EnglishAL-Net improves the speed of autoregressive correction models by using a non-autoregressive (NAR) generation technique coupled with alignment-based editing. Initially, it calculates the Levenshtein distance between the source sentence (recognized text) and the target sentence (reference text). By analyzing the insertions, deletions, and substitutions indicated by the Levenshtein distance, it determines the number of target tokens corresponding to each source token post-editing. Specifically, a deletion is marked by 0, no change or substitution by 1, and an insertion by values of 2 or more. EnglishAL-Net employs a non-autoregressive (NAR) encoder-decoder structure and incorporates a range estimator to manage length discrepancies between the source sequence (encoder) and the target sequence (decoder). This range estimator is trained to adjust each source token as necessary, ensuring the correct number of target tokens. These adjusted source tokens are then processed by the decoder in parallel. Subsequent sections will discuss the alignment-based editing, model architecture, and pre-training methods used in EnglishAL-Net.

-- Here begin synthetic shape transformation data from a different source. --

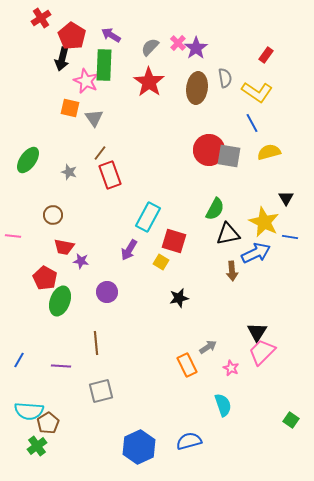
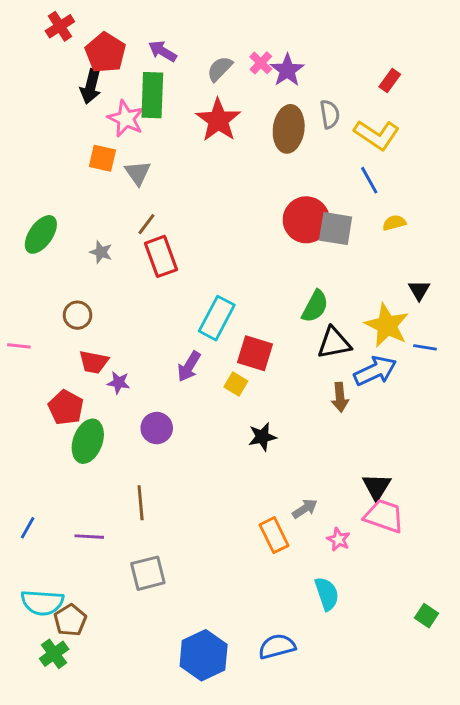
yellow semicircle: (269, 152) -> (394, 223), size x0.7
pink trapezoid: (262, 352) -> (384, 516), turned 64

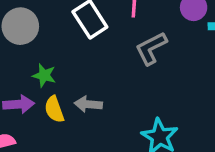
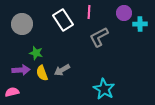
gray arrow: (88, 104) -> (62, 70), turned -35

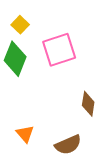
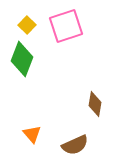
pink square: (59, 50) -> (66, 26), moved

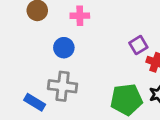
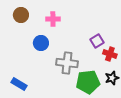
gray cross: (63, 86) -> (67, 63), moved

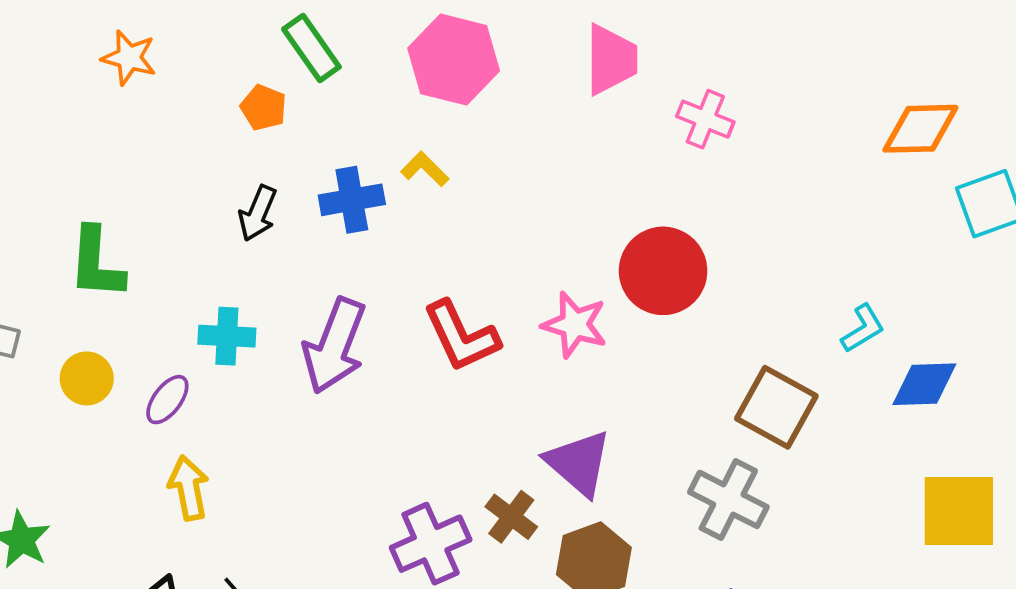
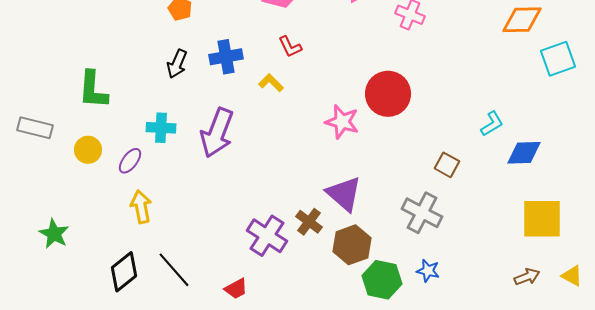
yellow L-shape: (425, 169) -> (271, 83), moved
red L-shape: (461, 336) -> (290, 47), moved, size x0.6
brown square: (776, 407) -> (447, 165), size x0.6
purple cross: (431, 544) -> (267, 236), turned -33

The ALBEF (Align Before Fuse) model was optimized by focusing on the alignment of multimodal data before fusion, reducing computational overhead and improving real-time performance. Specifically, we fine-tuned the cross-attention layers to ensure that the alignment between text and visual inputs is efficient. We implemented dynamic weight adjustments to prioritize high-confidence modality inputs, which helps the model process ambiguous or noisy data more effectively. This optimization significantly reduces computational costs, especially in scenarios with large, complex datasets.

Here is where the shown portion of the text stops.